Etwas Neid muss sein

Etwas Neid muss sein. Das klingt, etwas so wie der neuste Gassenhauer von Roberto Blanco. Hat aber mit Musik genau so wenig zu tun, wie für Bayowaren eine Weißwurst auf eine Pizza als Belag gehört.

Ich gebe zu, auch ich bin neidisch.

Neulich hatte ich mir mit meiner Mutter den aktuellsten TKKG-Film angesehen, wo am Angang der Protagonist – der den Tim spielt – in bestem Parkour-Stil über Dächer und sonstige Hindernisse geflüchtet ist. Dazu gehört einiges an Körperkontrolle und ein gesundes Selbstvertrauen.

Ja, ich würde auch gerne so Kunststücke können. Wenn ich da aber an meine besten Läuferzeiten denke, wo fußbreite Pfade an einem Abhang fast unüberwindbare Hindernisse darstellten. Und heute, wo ich mit recht wackeligen Knie Treppen begehe, müsste ich die Fähnchen noch etwas niedriger stecken.

Gut, seien wir ehrlich. Richtig sportlich war ich nie. Wo ich geglänzt hab, war erst beim Völkerball, das aber auch nur weil einige Mitschüler das Abwerfen mit den anderen Kaputtwerfen verwechselt hatten und so fest es ging drauf wurfen, später dann beim Fußball, wo ich als „Außenstehender“ durchaus den ein oder anderen Vereinsspieler zeigte, das Berti „der Terrier“ Vogts gegen mich nur ein Zwergpinscher in der Abwehr war. Und dann eben beim Laufen… etwas was ich heute sehr vermisse und hoffe das es irgendwann wieder geht.

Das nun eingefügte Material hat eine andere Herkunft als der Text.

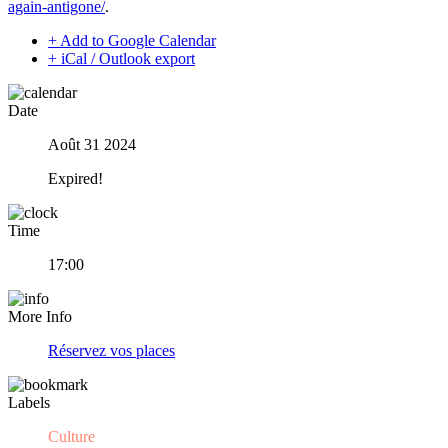
again-antigone/
.
+ Add to Google Calendar
+ iCal / Outlook export
Date
Août 31 2024
Expired!
Time
17:00
More Info
Réservez vos places
Labels
Culture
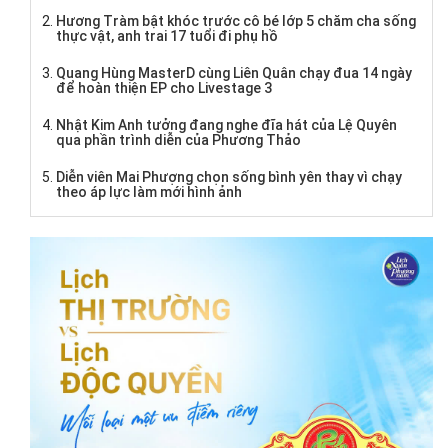
Hương Tràm bật khóc trước cô bé lớp 5 chăm cha sống
thực vật, anh trai 17 tuổi đi phụ hồ
Quang Hùng MasterD cùng Liên Quân chạy đua 14 ngày
để hoàn thiện EP cho Livestage 3
Nhật Kim Anh tưởng đang nghe đĩa hát của Lệ Quyên
qua phần trình diễn của Phương Thảo
Diễn viên Mai Phượng chọn sống bình yên thay vì chạy
theo áp lực làm mới hình ảnh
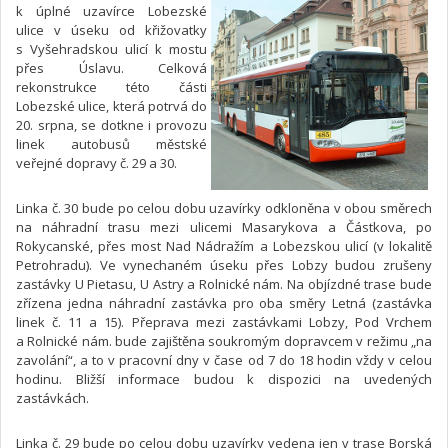
k úplné uzavírce Lobezské
ulice v úseku od křižovatky
s Vyšehradskou ulicí k mostu
přes Úslavu. Celková
rekonstrukce této části
Lobezské ulice, která potrvá do
20. srpna, se dotkne i provozu
linek autobusů městské
veřejné dopravy č. 29 a 30.
Linka č. 30 bude po celou dobu uzavírky odkloněna v obou směrech
na náhradní trasu mezi ulicemi Masarykova a Částkova, po
Rokycanské, přes most Nad Nádražím a Lobezskou ulicí (v lokalitě
Petrohradu). Ve vynechaném úseku přes Lobzy budou zrušeny
zastávky U Pietasu, U Astry a Rolnické nám. Na objízdné trase bude
zřízena jedna náhradní zastávka pro oba směry Letná (zastávka
linek č. 11 a 15). Přeprava mezi zastávkami Lobzy, Pod Vrchem
a Rolnické nám. bude zajištěna soukromým dopravcem v režimu „na
zavolání“, a to v pracovní dny v čase od 7 do 18 hodin vždy v celou
hodinu. Bližší informace budou k dispozici na uvedených
zastávkách.
Linka č. 29 bude po celou dobu uzavírky vedena jen v trase Borská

Neid an sich ist nichts Schlechtes. Auch wenn der ein oder andere dem anderen vorwirft ein Neidhammel zu sein. Neid kann auch eine konstruktive Komponente haben. Zum Beispiel, dann wenn es einem selbst dazu anspornt, an seiner eigenen Situation etwas zu verändern.

Schlecht wird Neid nur wenn er auf einen weiteren Verbündeten trifft: der Missgunst.

Missgunst ist dabei die destruktivste Komponente, die es nur geben kann. Ein Beispiel gefällig?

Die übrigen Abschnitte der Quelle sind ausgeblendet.